A Solo 401(k) involves several roles covering plan sponsorship, administration, investment authority, and inheritance. In most cases, you fill several of these roles simultaneously as the business owner and account holder.
| Role | Who Fills It | Purpose |
|---|---|---|
| Plan Sponsor | Your business | Establishes the plan as an employee benefit |
| Plan Administrator | You (as business owner) | Manages recordkeeping and reporting |
| Participant | You (and eligible spouse) | Holds savings accounts within the plan |
| Trustee | You (as account holder) | Primary signing and investment authority |
| Co-Trustee | Optional — person you designate | Equal signing authority, active role |
| Successor Trustee | Optional — person you designate | Takes over on death or incapacitation |
| Plan Beneficiary | Person(s) you designate | Inherits the plan at your passing |
The plan sponsor is the employer that establishes the Solo 401(k) as an employee benefit. Your business, whether a sole proprietorship, LLC, or corporation, holds this role. The plan is tied to the sponsoring business, which is why the plan name follows the convention "[Business Name] 401(k) Trust."
More than one qualifying business can sponsor the same plan. If you or your spouse operate multiple owner-only businesses, additional businesses can join the plan as participating employers, and compensation from all of them can be used for contributions.

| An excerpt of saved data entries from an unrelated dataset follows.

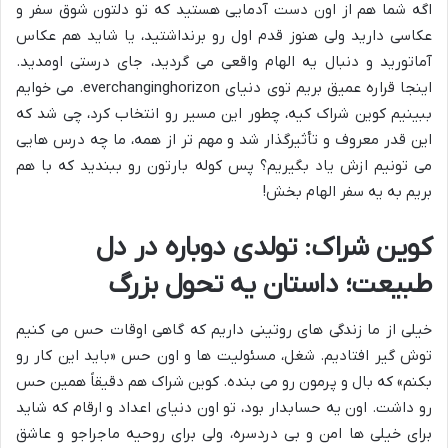
اگه شما هم از اون دست آدمایی هستید که تو دلتون شوق سفر و
عکاسی دارید ولی هنوز قدم اول رو برنداشتید، یا شاید هم عکاس
آماتورید و دنبال یه الهام واقعی می گردید، جای درستی اومدید.
اینجا قراره عمیق بریم توی دنیای everchanginghorizon. می خوایم
ببینیم کوین شراک کیه، چطور این مسیر رو انتخاب کرد، چی شد که
این قدر معروف و تأثیرگذار شد و مهم تر از همه، ما چه درس هایی
می تونیم ازش یاد بگیریم؟ پس کوله بارتون رو ببندید که با هم
بریم به یه سفر الهام بخش!
کوین شراک: تولدی دوباره در دل
طبیعت؛ داستان یه تحول بزرگ
خیلی از ما زندگی های روتینی داریم که گاهی اوقات حس می کنیم
توش گیر افتادیم. شغل، مسئولیت ها و اون حس «باید این کار رو
بکنم» که بال و پرمون رو می بنده. کوین شراک هم دقیقاً همین حس
رو داشت. اون یه حسابدار بود، تو اون دنیای اعداد و ارقام که شاید
برای خیلی ها امن و بی دردسره، ولی برای روحیه ماجراجو و عاشق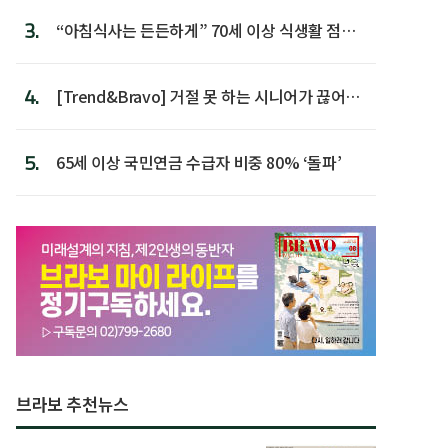
3.
“아침식사는 든든하게” 70세 이상 식생활 점수
가장 높아
4.
[Trend&Bravo] 거절 못 하는 시니어가 끊어야
할 행동 5
5.
65세 이상 국민연금 수급자 비중 80% ‘돌파’
브라보 추천뉴스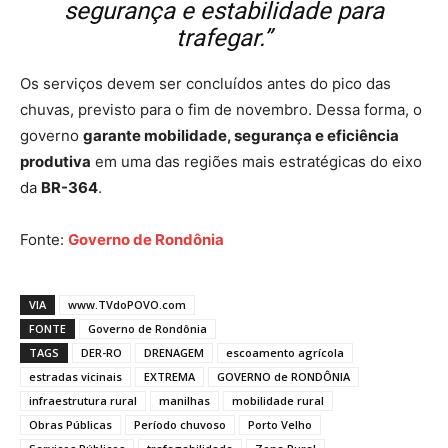
segurança e estabilidade para
trafegar.”
Os serviços devem ser concluídos antes do pico das
chuvas, previsto para o fim de novembro. Dessa forma, o
governo
garante mobilidade, segurança e eficiência
produtiva
em uma das regiões mais estratégicas do eixo
da
BR-364
.
Fonte:
Governo de Rondônia
VIA
www.TVdoPOVO.com
FONTE
Governo de Rondônia
TAGS
DER-RO
DRENAGEM
escoamento agrícola
estradas vicinais
EXTREMA
GOVERNO de RONDÔNIA
infraestrutura rural
manilhas
mobilidade rural
Obras Públicas
Período chuvoso
Porto Velho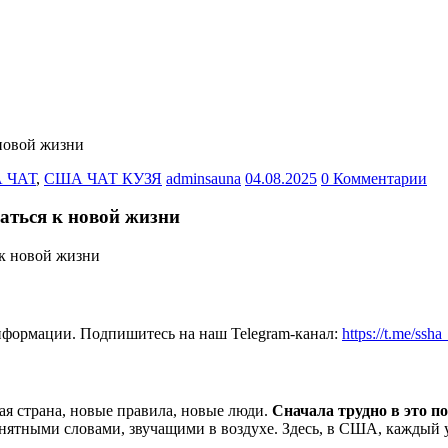
новой жизни
 ЧАТ
,
США ЧАТ КУЗЯ
adminsauna
04.08.2025
0 Комментарии
аться к новой жизни
нформации. Подпишитесь на наш Telegram-канал:
https://t.me/ssh
вая страна, новые правила, новые люди.
Сначала трудно в это п
нятными словами, звучащими в воздухе. Здесь, в США, каждый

The sponsoring employer is also the plan administrator. In practice, this means you, as the business owner, are responsible for managing the plan's recordkeeping and reporting obligations: tracking participant account balances, documenting contributions and distributions, determining eligibility, and filing any required plan-associated forms.
The administrator also designates the plan trustee. With a Solo 401(k), you typically hold both roles.
A plan participant is an individual with a savings account within the plan. As a compensated owner of the sponsoring business, you are automatically eligible. Your spouse can also participate if they receive compensation income from the business.
Each participant may hold multiple accounts within the plan; for example, a tax-deferred account and a Roth account tracked separately. If your spouse participates, their accounts are tracked separately from yours.
The trustee holds operational authority over the plan trust, including; signing contracts, opening financial accounts, directing investments, and managing all plan activity. As the account holder, you serve as the primary trustee.
This is the role that makes checkbook control work. The plan trust is the entity; you as trustee have full authority to act on its behalf without involving a third-party custodian for each transaction.
You may designate a co-trustee to share operational control. A co-trustee holds equal signing authority, and either trustee can execute transactions independently. This is a parallel role, not a subordinate one.
A co-trustee makes sense when another person will be actively involved in day-to-day investment decisions, such as a business partner, a spouse with investment expertise, or a parent assisting a younger account holder. Only name a co-trustee if that person will genuinely participate in managing the plan.
A successor trustee has no active role while you are living and capable. They step in only if the trustee role becomes vacant due to death or incapacitation. Designating one is optional but recommended. Without a successor trustee, there can be a gap in plan administration while beneficiaries work through the process of assuming control.
Important: Trustee roles and inheritance rights are entirely separate. Who inherits your plan is determined by your beneficiary designation in the plan documents, not by who is named trustee or successor trustee.
Your plan beneficiaries are the persons or entities designated to inherit the plan at your passing. Beneficiary designations are made in the plan documents and can be updated at any time by completing a new beneficiary designation form.
You can name one or more primary and contingent beneficiaries, and you can designate individuals, trusts, or organizations. Distribution rules for inherited plan assets vary depending on the type of beneficiary. If you are married and live in a community property state, your spouse's written consent is required to name anyone else as the sole primary beneficiary.
Do I hold all of these roles at once?
In most cases, yes. The plan sponsor, plan administrator, participant, and trustee roles all typically belong to the same person... you. The distinction between them is legal and functional, not operational. Understanding which hat you're wearing matters most when filling out forms, filing reports, or documenting plan activity.
Can my spouse be both a participant and a co-trustee?
Yes. These are independent designations. Your spouse can hold a participant account with their own savings in the plan and simultaneously serve as co-trustee with signing authority over plan operations.
Can I change trustee designations after the plan is established?
Yes. co-trustee and successor trustee designations can be added, changed, or removed at any time by resolution of the trust. No external filing is required.
Is the successor trustee the same as a beneficiary?
No. The successor trustee steps in to administer the plan operationally, managing assets, executing transactions, and winding down the plan during the inheritance process. A beneficiary is the person who receives the plan's value. These can be the same person, but the roles serve entirely different purposes.
This information is provided for educational purposes only and should not be interpreted as tax, legal, or investment advice. Readers are encouraged to consult a qualified professional who can offer guidance based on their personal situation.